About a year ago I attended a book study with the ladies of my church. We read through the book called “The Emotionally Healthy Woman” (haven’t read it? DO IT! Life changing for sure). One of the chapters talked about Faulty Thinking. Faulty thoughts enter in to our minds if we allow them. They are the lies we tell ourselves that determine our attitude, it determines what we do and how we behave. Reading this book, God highlighted a faulty thought I held on to for over a year, one that almost destroyed me. When Ella’s ultrasound came back saying that something was wrong, I immediately felt responsible for it. Here I had two healthy children at home and I was asking for more. I told myself that God said no to me for so many months and yet I kept asking. After Ella was born that thought continued, I didn’t realize it at the time, but it would show its ugly head every now and again. Every time Ella had a test done, every time Ella struggled, every time she fell behind or was in pain, I blamed myself. My faulty thought told me I choose this life for Ella and now, I had to sit back and watch her struggle, watch her fall behind and watch her suffer. All because I wanted one more baby. I took this lie to heart and I felt it for a really long time without even realizing it was stored in my head, my messy, messy head. After Ella was born, the faulty thought hung out in the back of my mind and only came out in the hard times. It came out when we were waiting for test results, when we were waiting for referrals, when I sat in the hospital’s waiting room for a test to be completed and it came out every time I took Ella to the doctor’s office.
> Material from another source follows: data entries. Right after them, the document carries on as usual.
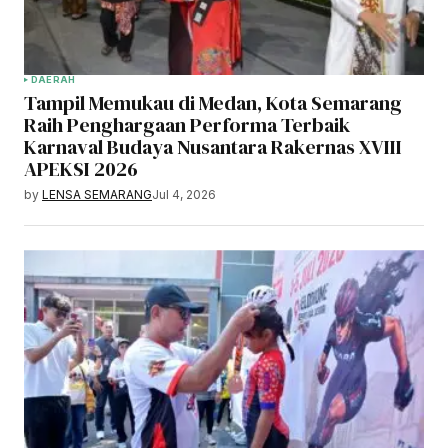
DAERAH
Tampil Memukau di Medan, Kota Semarang
Raih Penghargaan Performa Terbaik
Karnaval Budaya Nusantara Rakernas XVIII
APEKSI 2026
by
LENSA SEMARANG
Jul 4, 2026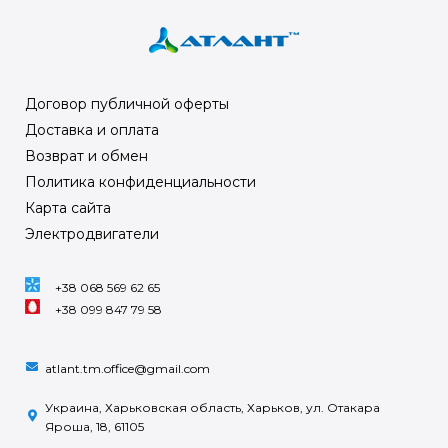
Договор публичной оферты
Доставка и оплата
Возврат и обмен
Политика конфиденциальности
Карта сайта
Электродвигатели
+38 068 569 62 65
+38 099 847 79 58
atlant.tm.office@gmail.com
Украина, Харьковская область, Харьков, ул. Отакара
Яроша, 18, 61105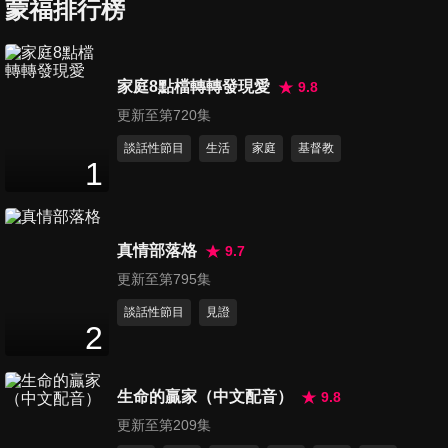
蒙福排行榜
第7集 睡醒在地上的神秘事件
家庭8點檔轉轉發現愛
9.8
24
分鐘
更新至第720集
談話性節目
生活
家庭
基督教
1
第8集 誰在控制我們的情緒
24
分鐘
真情部落格
9.7
第9集 睡眠中的驚聲尖叫
更新至第795集
24
分鐘
談話性節目
見證
2
第10集 爸爸媽媽最愛誰
生命的贏家（中文配音）
9.8
24
分鐘
更新至第209集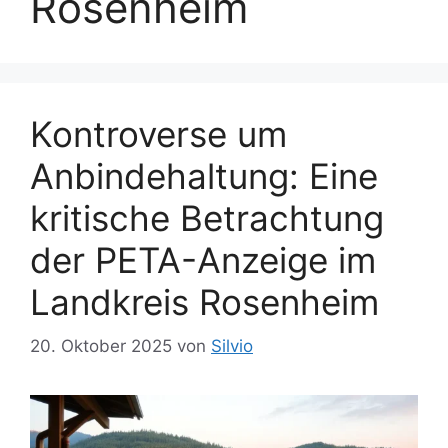
Rosenheim
Kontroverse um
Anbindehaltung: Eine
kritische Betrachtung
der PETA-Anzeige im
Landkreis Rosenheim
20. Oktober 2025
von
Silvio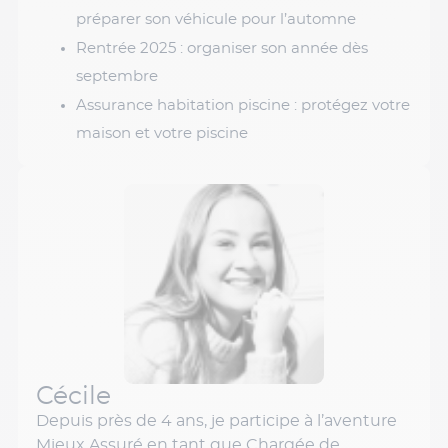
préparer son véhicule pour l’automne
Rentrée 2025 : organiser son année dès
septembre
Assurance habitation piscine : protégez votre
maison et votre piscine
Cécile
Depuis près de 4 ans, je participe à l’aventure
Mieux Assuré en tant que Chargée de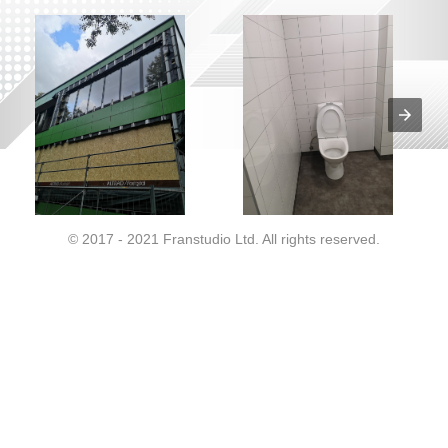
© 2017 - 2021 Franstudio Ltd. All rights reserved.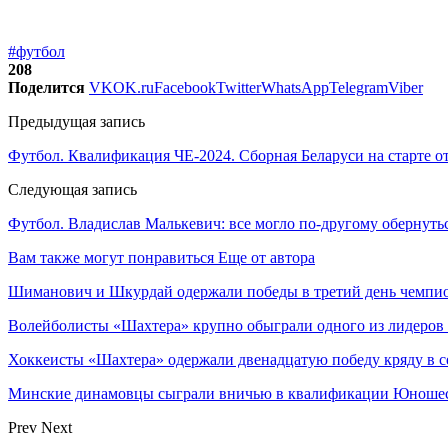
#футбол
208
Поделится
VK
OK.ru
Facebook
Twitter
WhatsApp
Telegram
Viber
Предыдущая запись
Футбол. Квалификация ЧЕ-2024. Сборная Беларуси на старте 
Следующая запись
Футбол. Владислав Малькевич: все могло по-другому обернуться
Вам также могут понравиться
Еще от автора
Шиманович и Шкурдай одержали победы в третий день чемпио
Волейболисты «Шахтера» крупно обыграли одного из лидеров
Хоккеисты «Шахтера» одержали двенадцатую победу кряду в с
Минские динамовцы сыграли вничью в квалификации Юноше
Prev
Next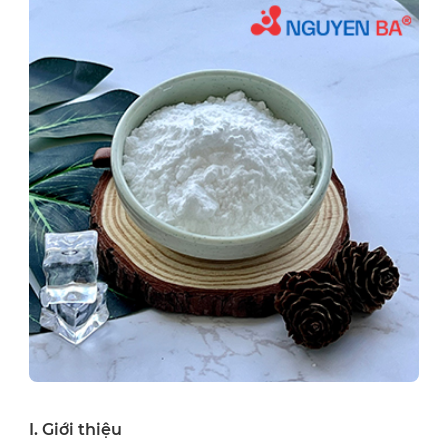
I. Giới thiệu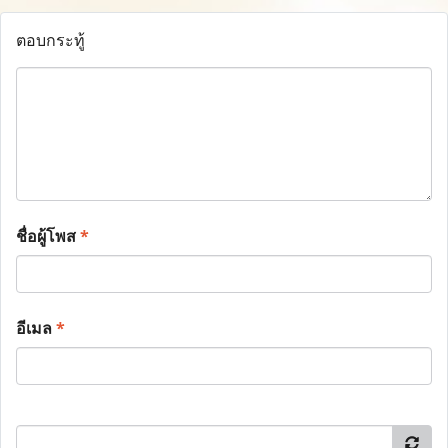
ตอบกระทู้
ชื่อผู้โพส
*
อีเมล
*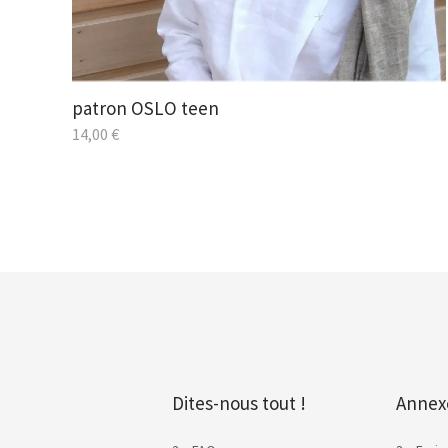
patron OSLO teen
14,00
€
Dites-nous tout !
Annex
It showed up on play dates with friends who have babies the same age as Ella and it showed up in my home, often. This faulty thought’s only mission was to destroy.
So, faulty thoughts can destroy, yeah I learned that the hard way. Once that lie was brought to light, it no longer had power over me. I was free from the thoughts that once held me captive. I began flooding my heart and mind with God’s truth. Every time a faulty thought popped up, I would give it no room to rest in me. I combated the evil thoughts with God’s truth. My sweet girl was the one we waited for. It took us months of disappointment because God knew exactly what He was doing. He knew our family needed this ONE. He knew I needed this one. He knew this world needed this one. He knew that this child would be the one who got my attention, the one who radically changed the way I see people, the way I see God, the way I see the world. I was a compassionate person before Ella, but man can I tell you the depths of my soul long to walk alongside women who are hurting, women who feel lost, women who feel alone. There is power in our story, if only we allow others to hear it.
Ella was dedicated a few weeks after she was born. I knew her life verse before I even opened my bible. 1st Samuel 1:27-28  “I prayed for this child, and the Lord has granted me what I asked of him. So now I give him to the Lord. For his whole life he will be given over to the Lord.” Friends, Ella’s story isn’t over yet. The first year of her life was some of my hardest days I’ve ever walked through. But that is another story for another day.